A bespoke suit flatters, never shows its age, and has the power to imbue a tinker, soldier, or spy with the sort of confidence he might otherwise find in a bottle. Every man deserves one, but actually acquiring a tailored suit requires more than just taking out the plastic. You have to work with your tailor to build something worthy of a rite of passage. And, yes, that first trip to a serious haberdashery – whether it be on Savile Row, Fifth Avenue, or the streets of Hong Kong's Tsim Sha Tsui neighborhood – is as much of an initiation as any graduation, bar mitzvah, or first kiss.
That doesn't mean that stepping in front of a three-way mirror isn't unnerving. It absolutely is, which is all the more reason to study up before you start playing with fabrics and talking about that Tom Ford sport coat you saw in the pages of 'Men's Journal.' This is no time to rest on your lapels. Before you part with a lot of money on a suit that will be with you for life, you need to have a long conversation with your sartorial spirit guide: your tailor.

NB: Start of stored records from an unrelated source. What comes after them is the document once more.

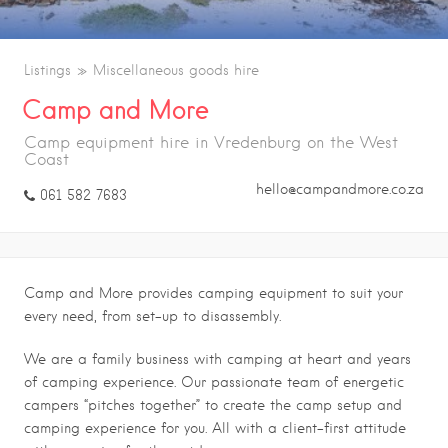
Listings
Miscellaneous goods hire
Camp and More
Camp equipment hire in Vredenburg on the West
Coast
hello@campandmore.co.za
061 582 7683
Camp and More provides camping equipment to suit your
every need, from set-up to disassembly.
We are a family business with camping at heart and years
of camping experience. Our passionate team of energetic
campers “pitches together” to create the camp setup and
camping experience for you. All with a client-first attitude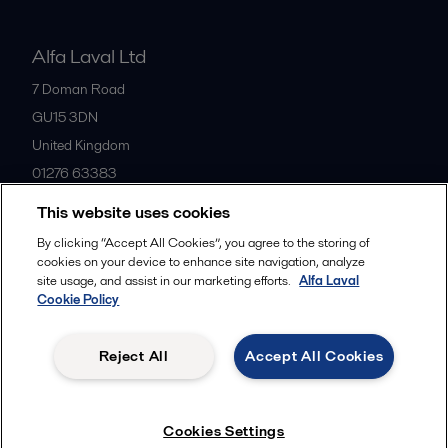
Alfa Laval Ltd
7 Doman Road
GU15 3DN
United Kingdom
01276 63383
This website uses cookies
All offices
By clicking “Accept All Cookies”, you agree to the storing of
cookies on your device to enhance site navigation, analyze
site usage, and assist in our marketing efforts.
Alfa Laval
Cookie Policy
Privacy policy
Cookies policy
Community guidelines
Legal terms and conditions
Reject All
Accept All Cookies
Follow us
Cookies Settings
© 2015-2026ALFA LAVAL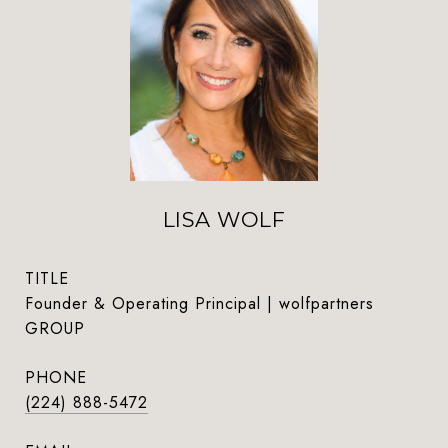
LISA WOLF
TITLE
Founder & Operating Principal | wolfpartners
GROUP
PHONE
(224) 888-5472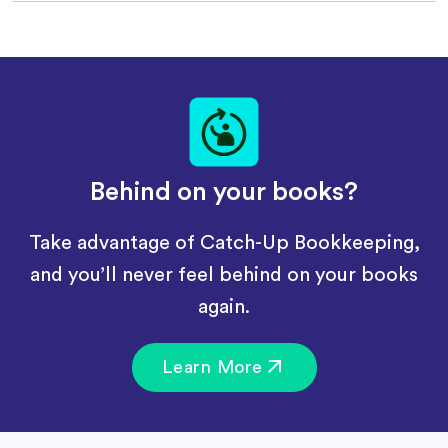
Behind on your books?
Take advantage of Catch-Up Bookkeeping,
and you’ll never feel behind on your books
again.
Learn More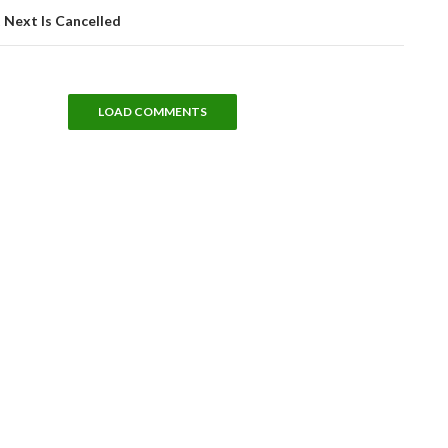
 Next Is Cancelled
LOAD COMMENTS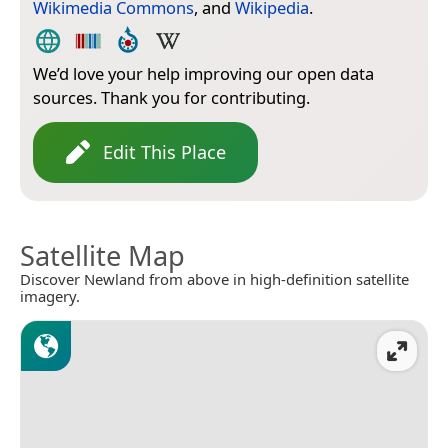
Wikimedia Commons
, and
Wikipedia
.
We’d love your help improving our open data
sources. Thank you for contributing.
Edit This Place
Satellite Map
Discover Newland from above in high-definition satellite
imagery.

Tailors operate on small margins and word of mouth. The field is stunningly – and increasingly – competitive. That means you need to listen, but it also means you need to participate in the process. Here is everything you need to do to help your suit maker create something so long-lasting you'll want to be buried in it.
Respect the tape measure.
A truly custom suit should reflect who you want to be, but it has to flatter the figure you actually have. Now is not the time to be in denial about your height, your waist, or any other lingering insecurities. The tape measure doesn't lie, and the measuring process is only awkward for men who don't want to face themselves. A good tailor can compensate for a long torso, a short neck, arms of different lengths, and features far stranger than anything you're likely working with. Just make sure he knows how you feel about the suits you already own. Are they uncomfortable through the shoulders? Do trousers sit too low?
A tailor will measure everything from your inseam to your arms and some will take photos of you to capture your posture. Some have been known to ask what side you prefers to wear your manhood. Just answer the questions.
And please have mercy and do not suck in when your tailor is measuring your waist. You're not fooling anyone, and you'll end up paying the price when you have to go on a liquid diet to fit into your new purchase.